1 Please notice that the Level 1 sample sizes are clustered within the Level 2 sample sizes so that, for instance, in the first simulation condition there are 10 clusters, each cluster having 10, 11, 12,…,99, 100 Level 1 sample units for a total sample size of 10 clusters × 100 sample units per cluster = 1000 collected sample units. For the second condition there are 30 clusters where each of the thirty clusters has 10, 11, 12,…,99,100 units and so on for all possible combinations of Level 1 and Level 2 sample sizes.

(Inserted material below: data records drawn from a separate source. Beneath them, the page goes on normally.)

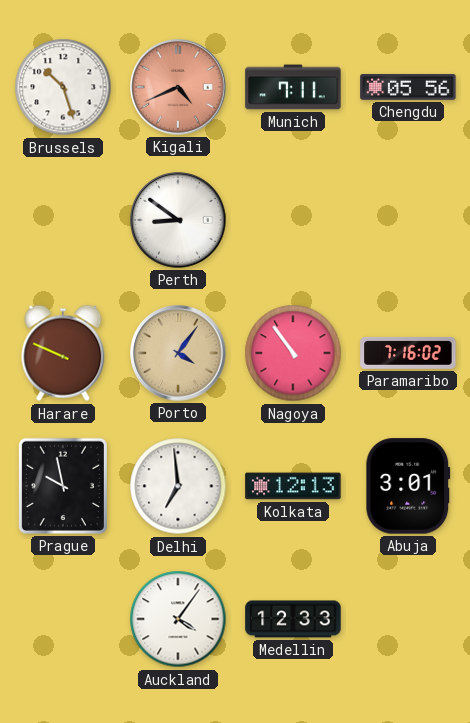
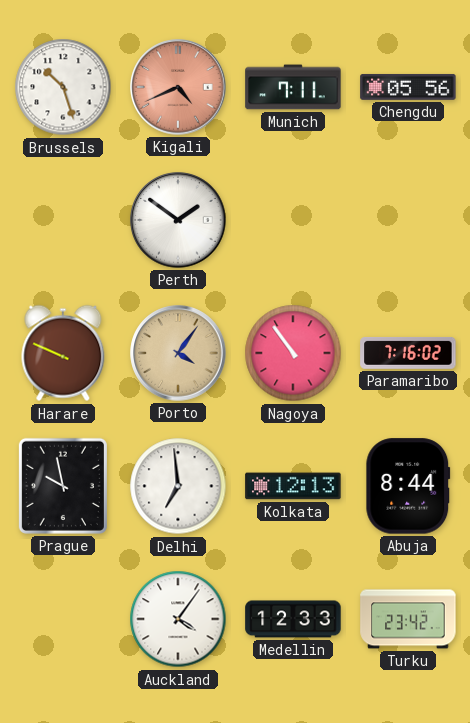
Perth: 8:51 -> 1:51
Abuja: 3:01 -> 8:44
Turku: none -> 23:42
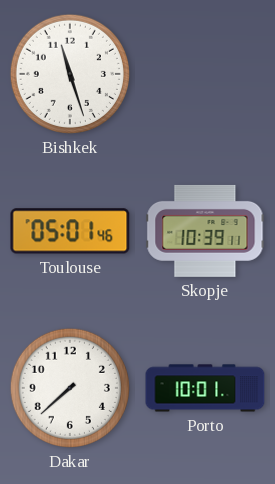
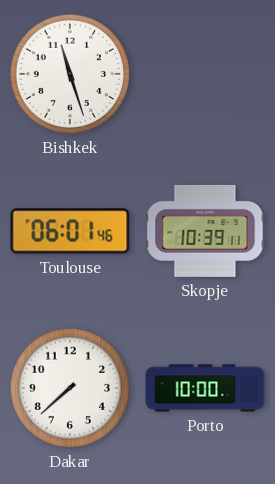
Toulouse: 05:01 -> 06:01
Porto: 10:01 -> 10:00
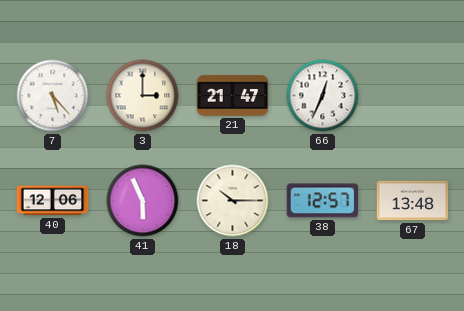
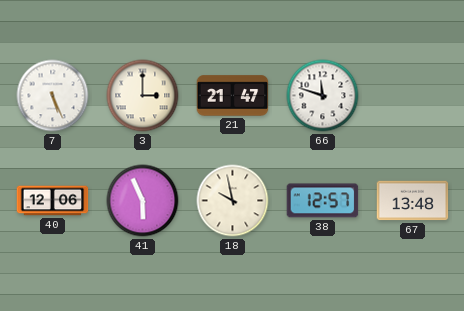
7: 5:23 -> 5:26
66: 12:34 -> 11:48
18: 10:15 -> 9:58
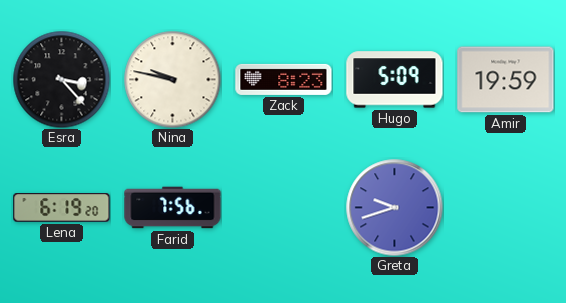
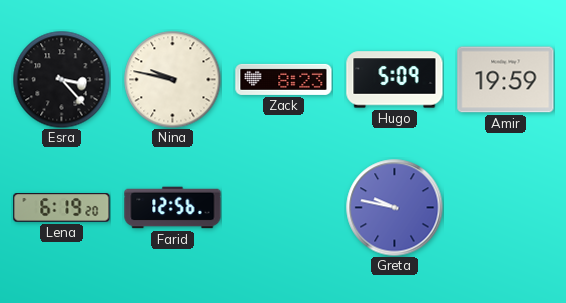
Farid: 7:56 -> 12:56
Greta: 9:42 -> 9:47
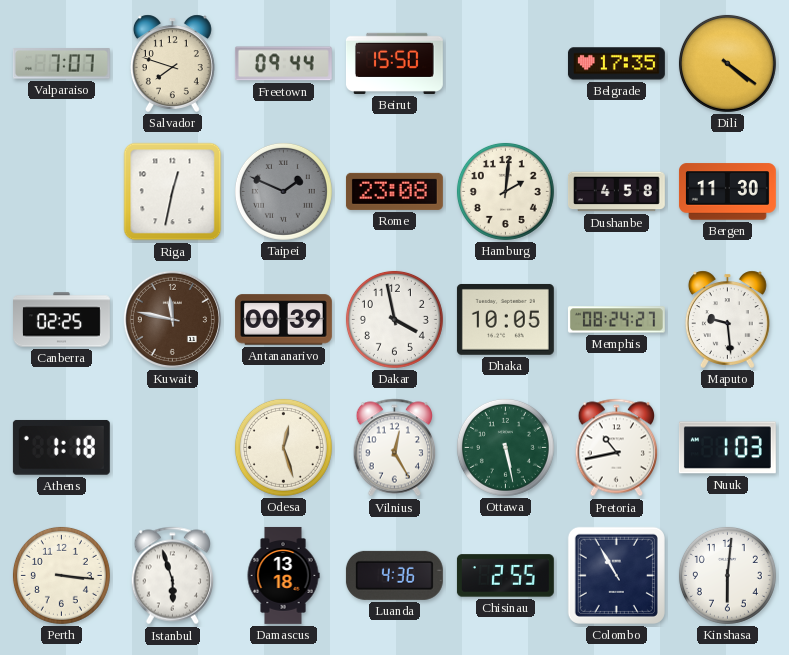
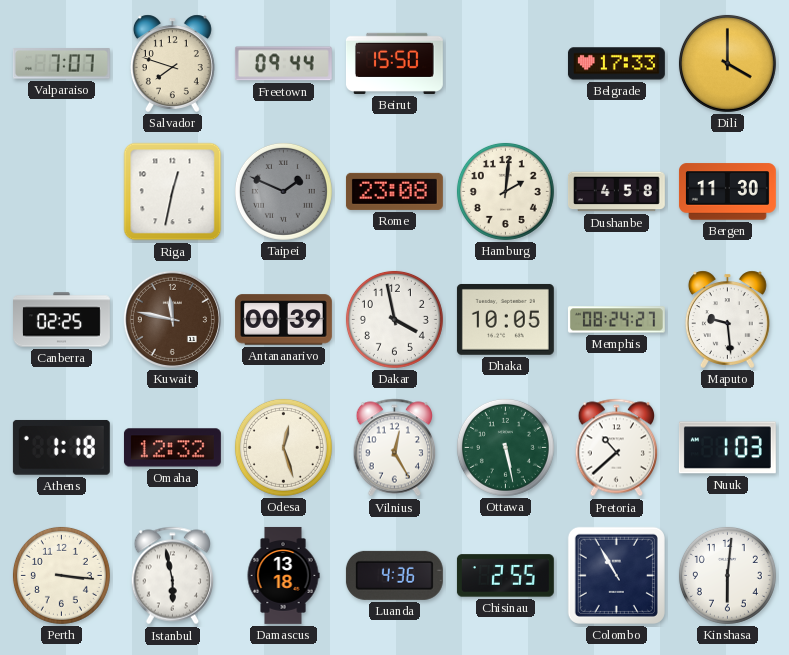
Belgrade: 17:35 -> 17:33
Dili: 4:21 -> 4:00
Omaha: none -> 12:32
Pretoria: 10:43 -> 10:38
Istanbul: 5:57 -> 5:58
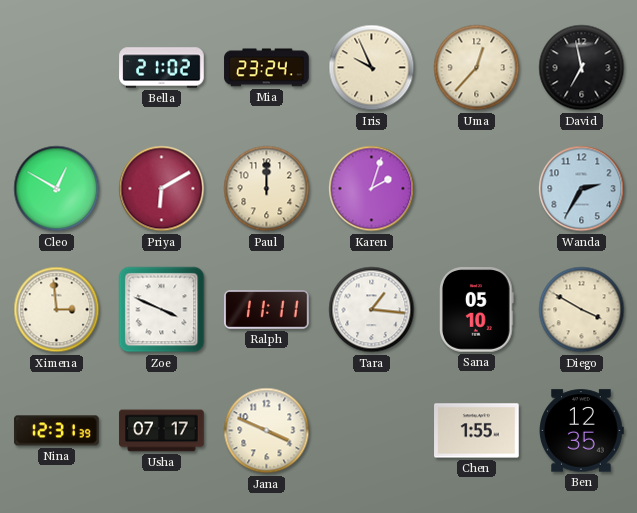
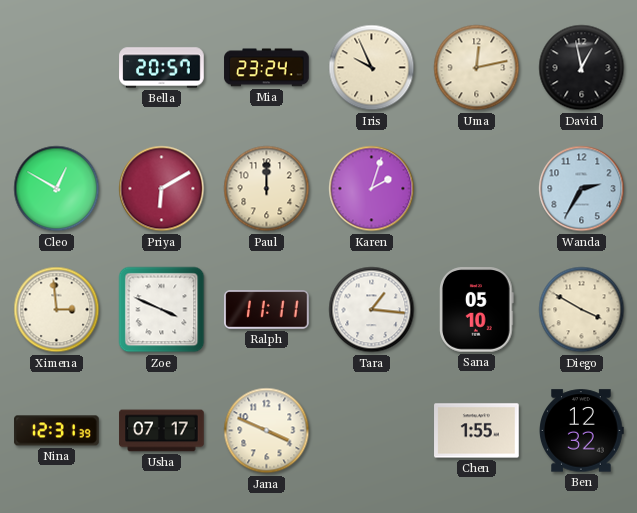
Bella: 21:02 -> 20:57
Uma: 12:37 -> 12:13
David: 6:58 -> 12:58
Ben: 12:35 -> 12:32
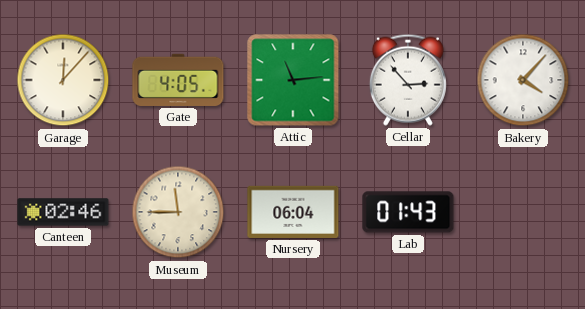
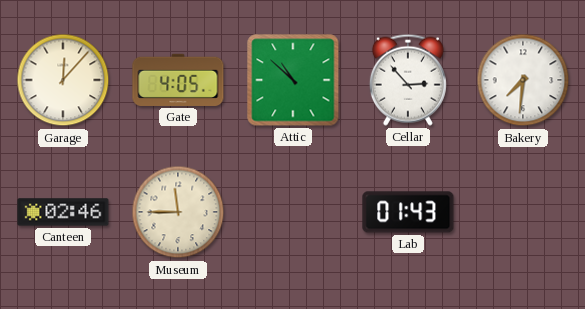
Attic: 11:14 -> 10:52
Bakery: 4:07 -> 7:31
Nursery: 06:04 -> none
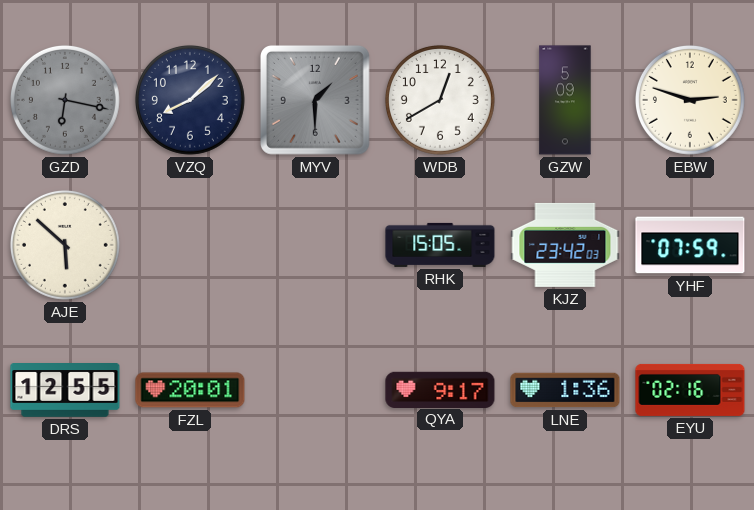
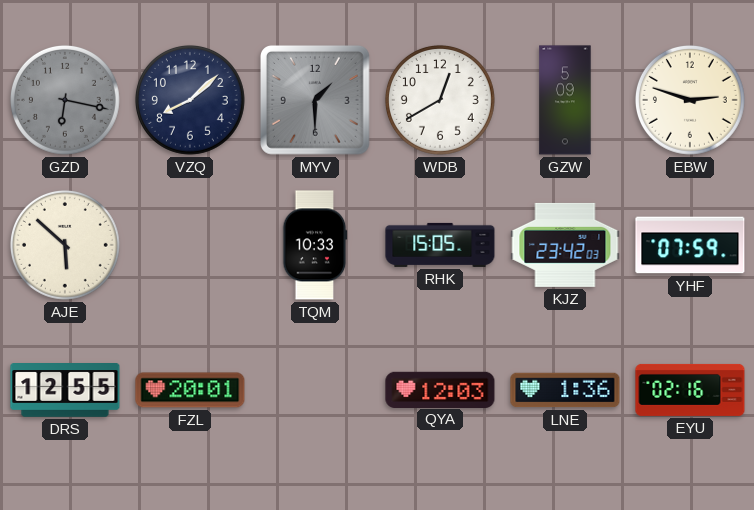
TQM: none -> 10:33
QYA: 9:17 -> 12:03
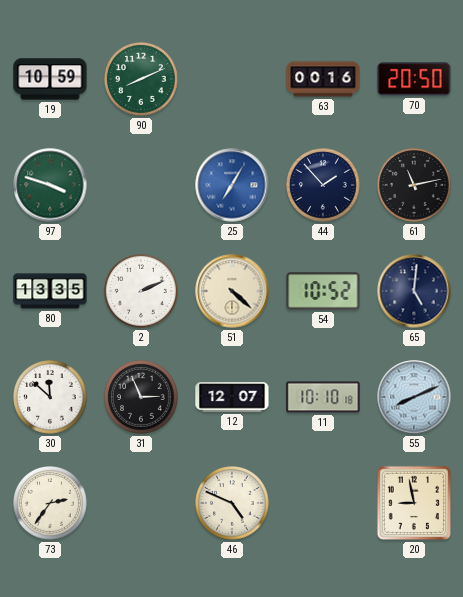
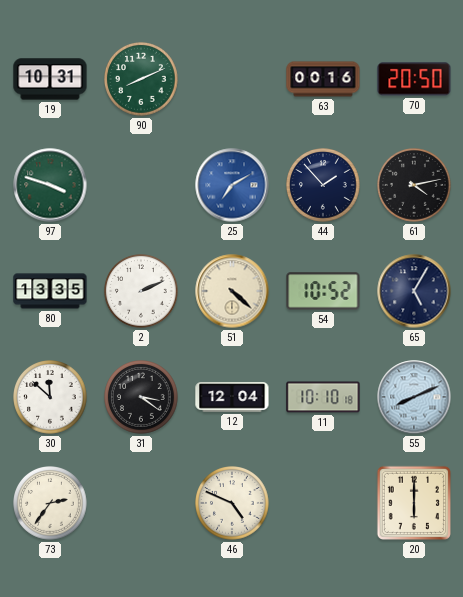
19: 10:59 -> 10:31
25: 7:05 -> 7:10
61: 11:13 -> 4:13
65: 5:01 -> 5:05
31: 2:56 -> 3:21
12: 12:07 -> 12:04
20: 8:58 -> 6:00
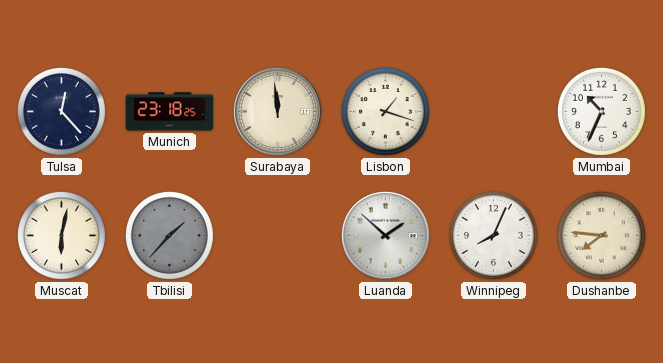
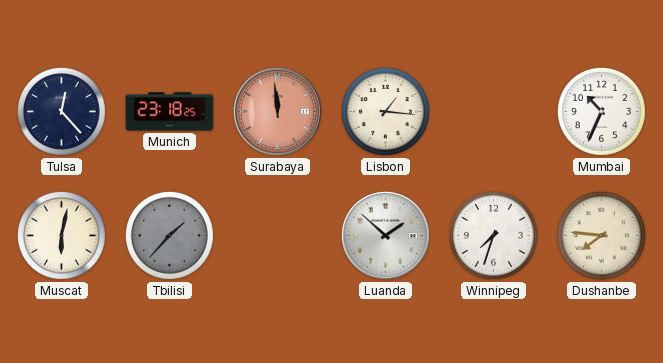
Surabaya dial: cream -> salmon
Lisbon: 1:18 -> 1:16
Winnipeg: 8:04 -> 7:33
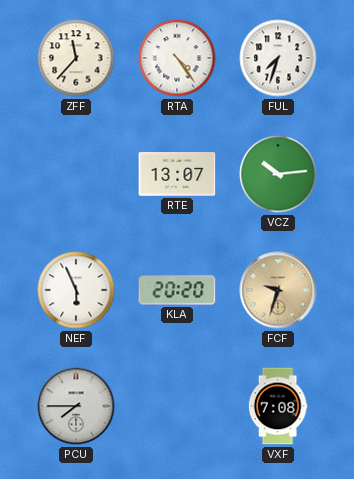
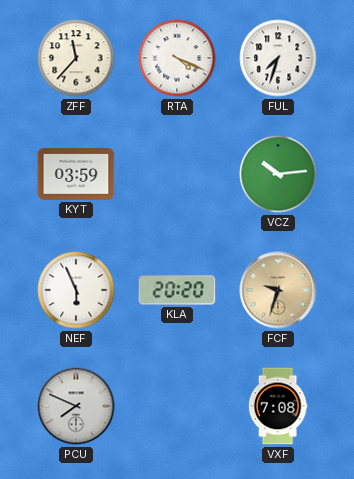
RTA: 4:24 -> 4:19
KYT: none -> 03:59
RTE: 13:07 -> none
PCU: 7:45 -> 7:49
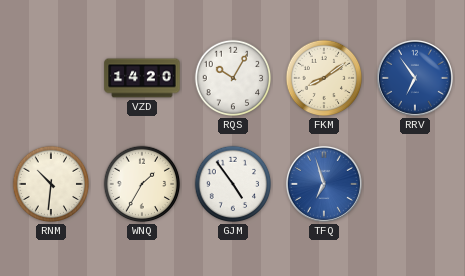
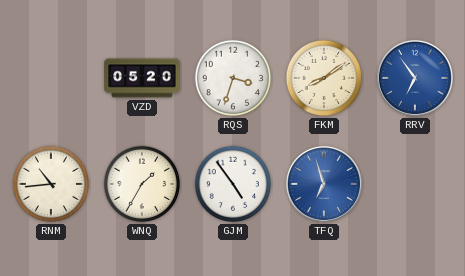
VZD: 14:20 -> 05:20
RQS: 10:05 -> 3:33
RNM: 10:31 -> 10:44
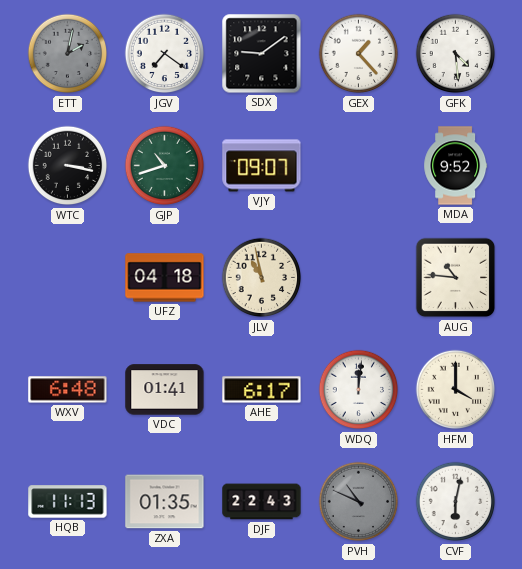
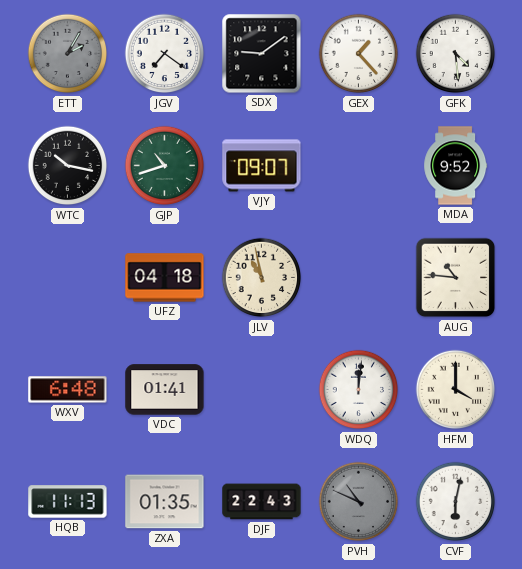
ETT: 2:02 -> 2:05
WTC: 3:17 -> 10:17
AHE: 6:17 -> none
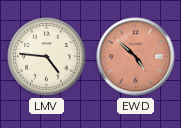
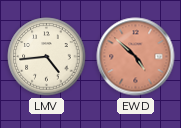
LMV: 4:46 -> 4:44
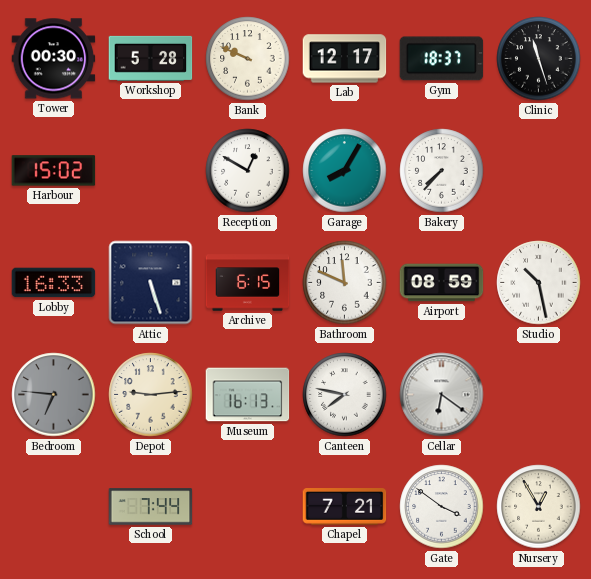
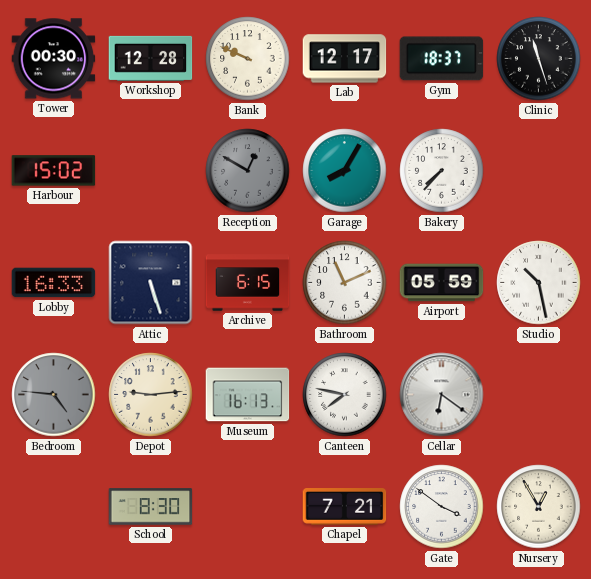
Workshop: 5:28 -> 12:28
Reception dial: white -> grey
Bathroom: 11:49 -> 11:11
Airport: 08:59 -> 05:59
Bedroom: 6:46 -> 4:46
School: 7:44 -> 8:30
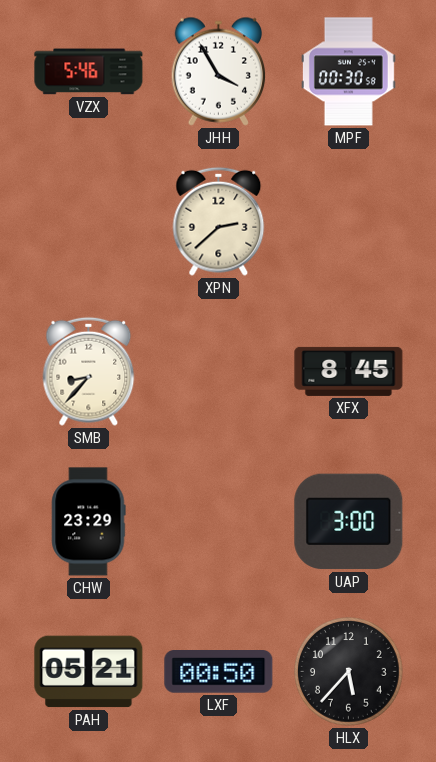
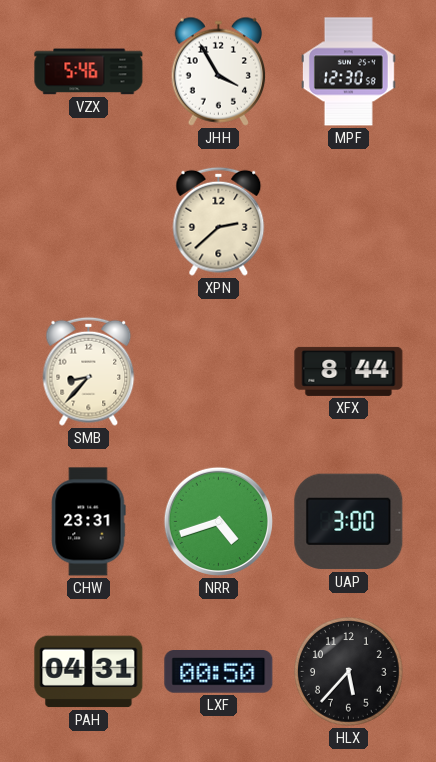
MPF: 00:30 -> 12:30
XFX: 8:45 -> 8:44
CHW: 23:29 -> 23:31
NRR: none -> 4:42
PAH: 05:21 -> 04:31
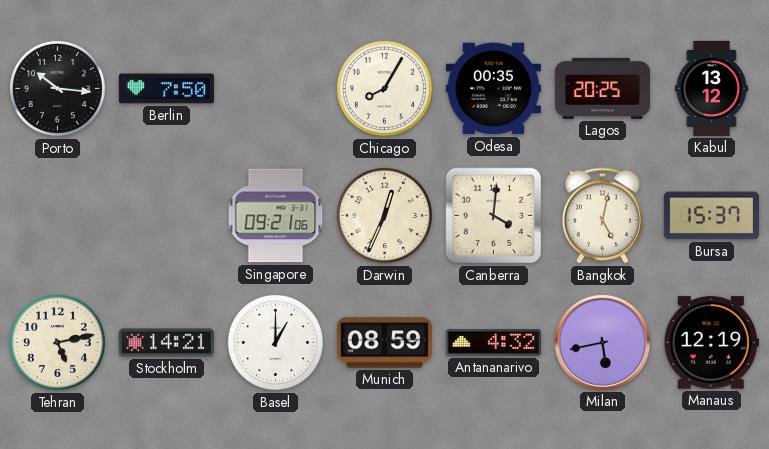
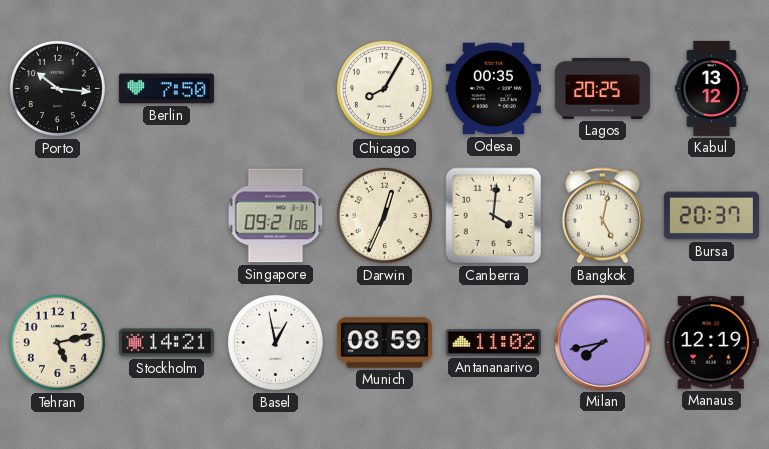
Bursa: 15:37 -> 20:37
Basel: 1:00 -> 12:58
Antananarivo: 4:32 -> 11:02
Milan: 5:43 -> 7:43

The simulations were all conducted in the R programming language using the
simglm,
paramtest and
lme4 packages. Gaussian quadrature integration was used for estimation and Wald-type standard errors and
p-values were employed to calculate the power of the fixed effects. Statistical significance for the random effects was evaluated via the recommended one-degree-of-freedom, likelihood-ratio test where a chi-square difference test is conducted between the reduced model and the extended model with the added random effects [
9‐
11,
20]. For each combination of simulation conditions, 1000 replications were run and the proportion of statistically significant parameter estimates from the total number of simulations was calculated as the empirical power of each model. The nominal alpha of 5% was used to test the significance of the coefficients.